Peut-on encore parler d’un couple franco-britannique ?
Je ne crois pas beaucoup aux couples en politique étrangère, l’expression est toujours très connotée affectivement, que ce soit avec l’Allemagne ou le Royaume-Uni. Je crois au travail et à la coopération entre nos deux pays. Jusqu’à récemment, cette coopération était endommagée par le Brexit et le manque de confiance entre les responsables, lié notamment à Boris Johnson [Premier ministre britannique de 2019 à 2022, qui avait placé l’affrontement avec l’UE, et en particulier avec Paris, au cœur de sa stratégie]. La France et le Royaume-Uni ont une relation historique, ce sont deux partenaires très proches avec une convergence en matière de stratégie et de défense. Ce sont d’ailleurs les deux seules nations en Europe à occuper la place de membre permanent du Conseil de Sécurité des Nations unies et toutes deux basent leur stratégie de défense sur la dissuasion nucléaire — indépendamment de l’Union européenne.

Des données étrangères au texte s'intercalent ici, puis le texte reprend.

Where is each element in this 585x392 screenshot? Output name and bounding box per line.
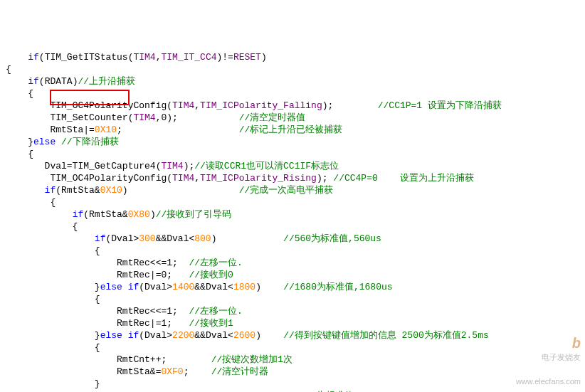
code-line: if(RmtSta&0X80)//接收到了引导码	[6, 208, 579, 221]
code-line: {	[6, 63, 579, 75]
code-line: {	[6, 221, 579, 233]
code-line: RmtRec|=0; //接收到0	[6, 269, 579, 281]
watermark-text1: 电子发烧友	[542, 353, 581, 361]
code-line: Dval=TIM_GetCapture4(TIM4);//读取CCR1也可以清C…	[6, 160, 579, 172]
watermark-logo: b	[572, 335, 581, 351]
code-line: {	[6, 196, 579, 208]
code-line: }else if(Dval>1400&&Dval<1800) //1680为标准…	[6, 281, 579, 293]
code-line: RmtRec|=1; //接收到1	[6, 317, 579, 329]
code-line: RmtSta|=0X10; //标记上升沿已经被捕获	[6, 124, 579, 136]
code-line: RmtCnt++; //按键次数增加1次	[6, 354, 579, 366]
code-line: RmtRec<<=1; //左移一位.	[6, 305, 579, 317]
code-line: }else //下降沿捕获	[6, 136, 579, 148]
code-line: if(RDATA)//上升沿捕获	[6, 75, 579, 88]
code-line: if(Dval>300&&Dval<800) //560为标准值,560us	[6, 233, 579, 245]
code-line: TIM_SetCounter(TIM4,0); //清空定时器值	[6, 112, 579, 124]
code-line: if(RmtSta&0X10) //完成一次高电平捕获	[6, 184, 579, 196]
watermark: b 电子发烧友 www.elecfans.com	[512, 325, 581, 388]
code-line: {	[6, 293, 579, 305]
code-line: {	[6, 88, 579, 100]
code-line: RmtRec<<=1; //左移一位.	[6, 257, 579, 269]
code-line: TIM_OC4PolarityConfig(TIM4,TIM_ICPolarit…	[6, 100, 579, 112]
code-line: {	[6, 341, 579, 354]
code-line: {	[6, 245, 579, 257]
code-line: if(TIM_GetITStatus(TIM4,TIM_IT_CC4)!=RES…	[6, 51, 579, 63]
code-block: if(TIM_GetITStatus(TIM4,TIM_IT_CC4)!=RES…	[6, 51, 579, 392]
code-line: RmtSta&=0XF0; //清空计时器	[6, 366, 579, 378]
code-line: TIM_OC4PolarityConfig(TIM4,TIM_ICPolarit…	[6, 172, 579, 184]
code-line: }	[6, 378, 579, 390]
watermark-text2: www.elecfans.com	[516, 377, 581, 386]
code-line: }else if(Dval>2200&&Dval<2600) //得到按键键值增…	[6, 329, 579, 341]
code-line: {	[6, 148, 579, 160]
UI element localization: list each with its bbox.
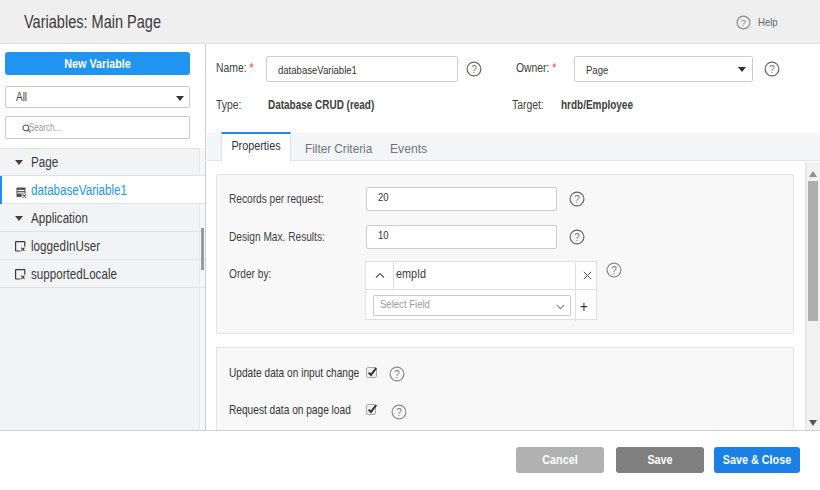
svg-text:?: ? [394,368,400,379]
svg-text:?: ? [574,193,580,204]
svg-text:?: ? [769,64,775,75]
svg-text:?: ? [471,64,477,75]
svg-text:?: ? [611,265,617,276]
svg-text:?: ? [740,17,745,28]
svg-text:?: ? [396,406,402,417]
svg-text:?: ? [574,231,580,242]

Particulièrement avec le Royaume-Uni, la France n’est pas dans une relation mais dans une convergence d’intérêts basée sur la confiance. Dans ce cadre, on s’attend à des accords comme ce qui a été fait du côté du protocole irlandais [accord, conclu le 27 février, réglementant la circulation des biens entre le reste du Royaume-Uni et l’Irlande du Nord, qui dispose de la seule frontière terrestre avec l’UE]. Je ne sais pas si ça s’appelle un couple, mais il y a un parallélisme entre l’amélioration des relations entre le Royaume-Uni et l’Union européenne et l’amélioration des relations avec la France.

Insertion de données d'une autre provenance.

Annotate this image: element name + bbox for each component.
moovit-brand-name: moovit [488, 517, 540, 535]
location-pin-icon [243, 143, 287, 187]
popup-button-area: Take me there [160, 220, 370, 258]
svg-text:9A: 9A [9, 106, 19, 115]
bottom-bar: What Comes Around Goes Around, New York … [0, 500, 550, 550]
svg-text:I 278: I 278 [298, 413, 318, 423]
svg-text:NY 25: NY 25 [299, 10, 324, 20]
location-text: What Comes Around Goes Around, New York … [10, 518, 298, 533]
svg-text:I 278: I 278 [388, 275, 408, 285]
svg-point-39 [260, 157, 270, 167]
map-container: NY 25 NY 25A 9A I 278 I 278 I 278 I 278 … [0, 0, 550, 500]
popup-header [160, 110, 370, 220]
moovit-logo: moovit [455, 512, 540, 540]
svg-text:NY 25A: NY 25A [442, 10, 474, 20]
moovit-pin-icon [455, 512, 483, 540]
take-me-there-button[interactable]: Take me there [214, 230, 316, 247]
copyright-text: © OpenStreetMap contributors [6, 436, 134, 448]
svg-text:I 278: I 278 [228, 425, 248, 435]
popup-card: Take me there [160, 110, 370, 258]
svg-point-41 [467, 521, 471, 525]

Le Brexit a-t-il brisé les chances de renouveau de cette coopération ?
Ce n’est pas la décision des électeurs du Royaume-Uni de sortir de l’Union européenne qui a détruit momentanément leur relation, mais la manière dont le Brexit a été géré par les responsables politiques britanniques. Dans les sondages, on voit monter le regret dans l’opinion publique. A l’inverse, dans la classe politique, il est clair qu’un retour en arrière, c’est-à-dire une réadhésion à l’Union européenne, n’est pas à l’ordre du jour. Toutefois, Rishi Sunak semble manifestement déterminé à négocier tous les éléments qui amélioreront cette relation avec l’Union européenne et plus précisément avec la France.